# [Activity]
With pictures omitted, restate the data word for word.

# [The data]
·····

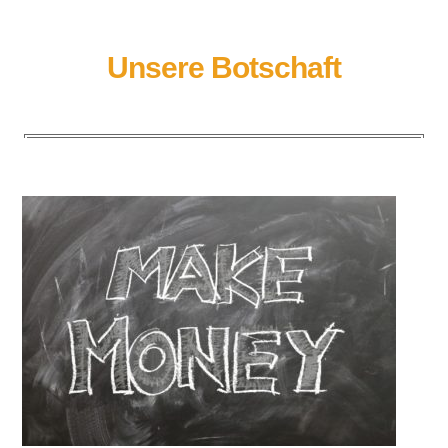
Unsere Botschaft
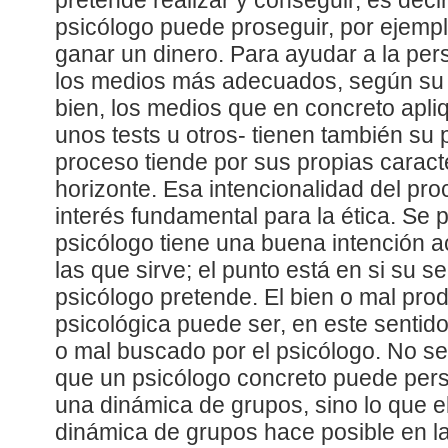
pretende realizar y conseguir, es decir
psicólogo puede proseguir, por ejempl
ganar un dinero. Para ayudar a la pers
los medios más adecuados, según su 
bien, los medios que en concreto apliq
unos tests u otros- tienen también su p
proceso tiende por sus propias caract
horizonte. Esa intencionalidad del pr
interés fundamental para la ética. S
psicólogo tiene una buena intención a
las que sirve; el punto está en si su se
psicólogo pretende. El bien o mal prod
psicológica puede ser, en este sentido
o mal buscado por el psicólogo. No se t
que un psicólogo concreto puede pers
una dinámica de grupos, sino lo que 
dinámica de grupos hace posible en l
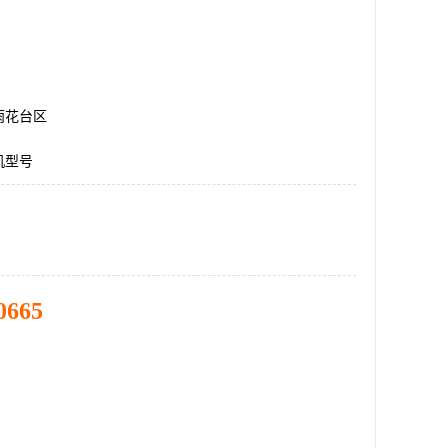
雨花台区
机型号
0665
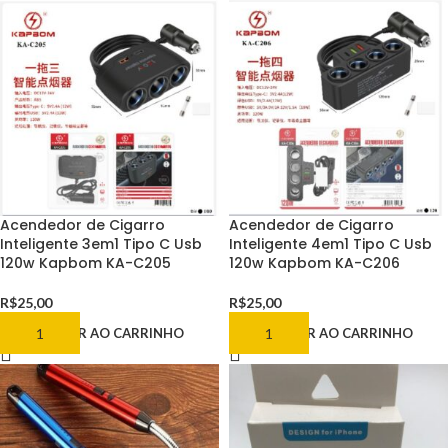
Acendedor de Cigarro
Acendedor de Cigarro
Inteligente 3em1 Tipo C Usb
Inteligente 4em1 Tipo C Usb
120w Kapbom KA-C205
120w Kapbom KA-C206
R$
25,00
R$
25,00
ADICIONAR AO CARRINHO
ADICIONAR AO CARRINHO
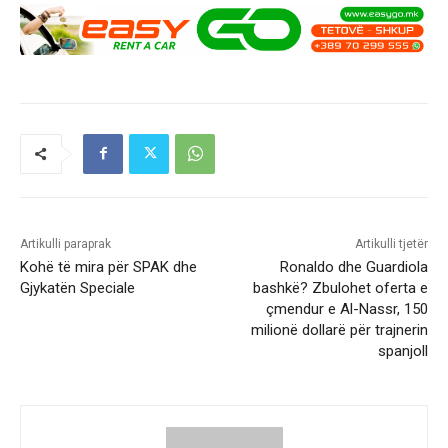
Artikulli paraprak
Artikulli tjetër
Kohë të mira për SPAK dhe
Ronaldo dhe Guardiola
Gjykatën Speciale
bashkë? Zbulohet oferta e
çmendur e Al-Nassr, 150
milionë dollarë për trajnerin
spanjoll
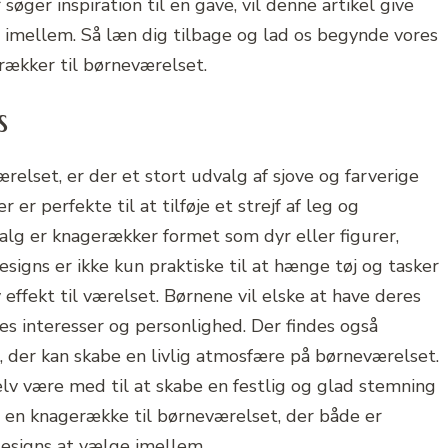
øger inspiration til en gave, vil denne artikel give
 imellem. Så læn dig tilbage og lad os begynde vores
erækker til børneværelset.
s
elset, er der et stort udvalg af sjove og farverige
r perfekte til at tilføje et strejf af leg og
valg er knagerækker formet som dyr eller figurer,
designs er ikke kun praktiske til at hænge tøj og tasker
 effekt til værelset. Børnene vil elske at have deres
es interesser og personlighed. Der findes også
, der kan skabe en livlig atmosfære på børneværelset.
v være med til at skabe en festlig og glad stemning
er en knagerække til børneværelset, der både er
 designs at vælge imellem.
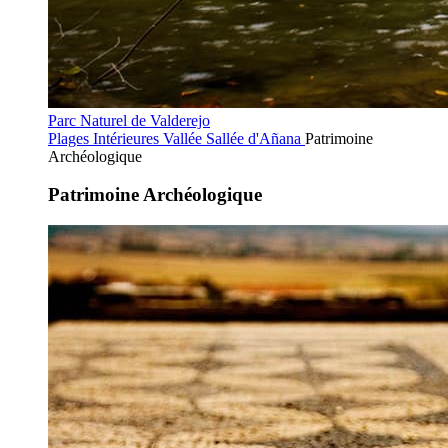
Parc Naturel de Valderejo
Plages Intérieures
Vallée Sallée d'Añana
Patrimoine
Archéologique
Patrimoine Archéologique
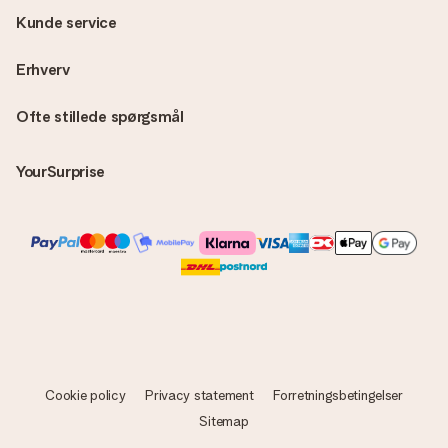
Kunde service
Erhverv
Ofte stillede spørgsmål
YourSurprise
Cookie policy
Privacy statement
Forretningsbetingelser
Sitemap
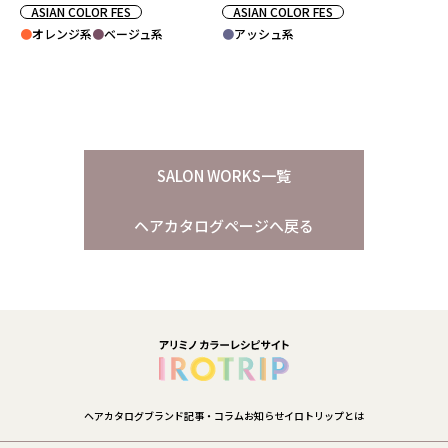
ASIAN COLOR FES
ASIAN COLOR FES
オレンジ系
ベージュ系
アッシュ系
SALON WORKS一覧
ヘアカタログページへ戻る
ヘアカタログ
ブランド
記事・コラム
お知らせ
イロトリップとは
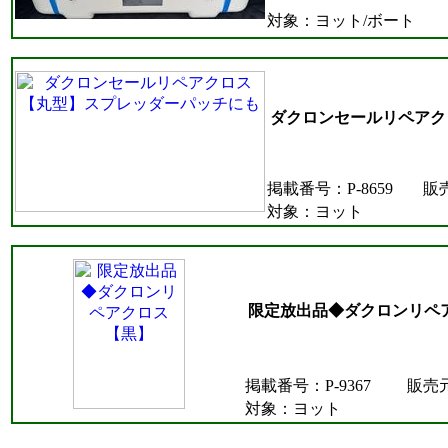
対象：ヨット/ボート
ダクロンセールリペアク
掲載番号：P-8659
販
対象：ヨット
限定放出品◆ダクロンリペ
掲載番号：P-9367
販売
対象：ヨット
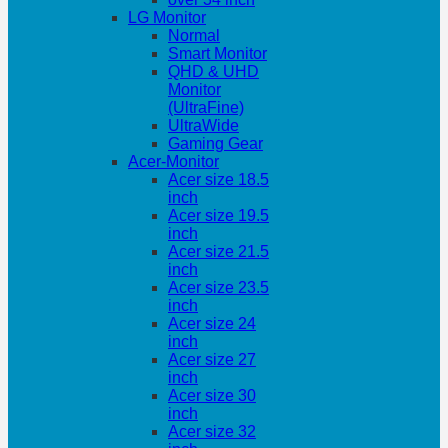
LG Monitor
Normal
Smart Monitor
QHD & UHD
Monitor
(UltraFine)
UltraWide
Gaming Gear
Acer-Monitor
Acer size 18.5
inch
Acer size 19.5
inch
Acer size 21.5
inch
Acer size 23.5
inch
Acer size 24
inch
Acer size 27
inch
Acer size 30
inch
Acer size 32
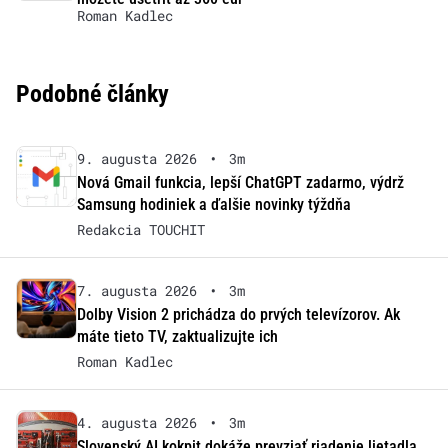
Roman Kadlec
Podobné články
9. augusta 2026
•
3m
Nová Gmail funkcia, lepší ChatGPT zadarmo, výdrž
Samsung hodiniek a ďalšie novinky týždňa
Redakcia TOUCHIT
7. augusta 2026
•
3m
Dolby Vision 2 prichádza do prvých televízorov. Ak
máte tieto TV, zaktualizujte ich
Roman Kadlec
4. augusta 2026
•
3m
Slovenský AI kokpit dokáže prevziať riadenie lietadla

·····

# [Your solution]
Unsere Botschaft
pretende realizar y conseguir, es decir
psicólogo puede proseguir, por ejempl
ganar un dinero. Para ayudar a la pers
los medios más adecuados, según su 
bien, los medios que en concreto apliq
unos tests u otros- tienen también su p
proceso tiende por sus propias caract
horizonte. Esa intencionalidad del pr
interés fundamental para la ética. S
psicólogo tiene una buena intención a
las que sirve; el punto está en si su se
psicólogo pretende. El bien o mal prod
psicológica puede ser, en este sentido
o mal buscado por el psicólogo. No se t
que un psicólogo concreto puede pers
una dinámica de grupos, sino lo que 
dinámica de grupos hace posible en l
雨花台区
机型号
0665
Acendedor de Cigarro
Acendedor de Cigarro
Inteligente 3em1 Tipo C Usb
Inteligente 4em1 Tipo C Usb
120w Kapbom KA-C205
120w Kapbom KA-C206
R$
25,00
R$
25,00
ADICIONAR AO CARRINHO
ADICIONAR AO CARRINHO
Artikulli paraprak
Artikulli tjetër
Kohë të mira për SPAK dhe
Ronaldo dhe Guardiola
Gjykatën Speciale
bashkë? Zbulohet oferta e
çmendur e Al-Nassr, 150
milionë dollarë për trajnerin
spanjoll
øger inspiration til en gave, vil denne artikel give
 imellem. Så læn dig tilbage og lad os begynde vores
erækker til børneværelset.
s
elset, er der et stort udvalg af sjove og farverige
r perfekte til at tilføje et strejf af leg og
valg er knagerækker formet som dyr eller figurer,
designs er ikke kun praktiske til at hænge tøj og tasker
 effekt til værelset. Børnene vil elske at have deres
es interesser og personlighed. Der findes også
, der kan skabe en livlig atmosfære på børneværelset.
v være med til at skabe en festlig og glad stemning
er en knagerække til børneværelset, der både er
 designs at vælge imellem.
Parc Naturel de Valderejo
Plages Intérieures
Vallée Sallée d'Añana
Patrimoine
Archéologique
Patrimoine Archéologique
Kunde service
Erhverv
Ofte stillede spørgsmål
YourSurprise
Cookie policy
Privacy statement
Forretningsbetingelser
Sitemap
ASIAN COLOR FES
ASIAN COLOR FES
オレンジ系
ベージュ系
アッシュ系
SALON WORKS一覧
ヘアカタログページへ戻る
ヘアカタログ
ブランド
記事・コラム
お知らせ
イロトリップとは
対象：ヨット/ボート
ダクロンセールリペアク
掲載番号：P-8659
販
対象：ヨット
限定放出品◆ダクロンリペ
掲載番号：P-9367
販売
対象：ヨット
LG Monitor
Normal
Smart Monitor
QHD & UHD
Monitor
(UltraFine)
UltraWide
Gaming Gear
Acer-Monitor
Acer size 18.5
inch
Acer size 19.5
inch
Acer size 21.5
inch
Acer size 23.5
inch
Acer size 24
inch
Acer size 27
inch
Acer size 30
inch
Acer size 32
Roman Kadlec
Podobné články
9. augusta 2026
•
3m
Nová Gmail funkcia, lepší ChatGPT zadarmo, výdrž
Samsung hodiniek a ďalšie novinky týždňa
Redakcia TOUCHIT
7. augusta 2026
•
3m
Dolby Vision 2 prichádza do prvých televízorov. Ak
máte tieto TV, zaktualizujte ich
Roman Kadlec
4. augusta 2026
•
3m
Slovenský AI kokpit dokáže prevziať riadenie lietadla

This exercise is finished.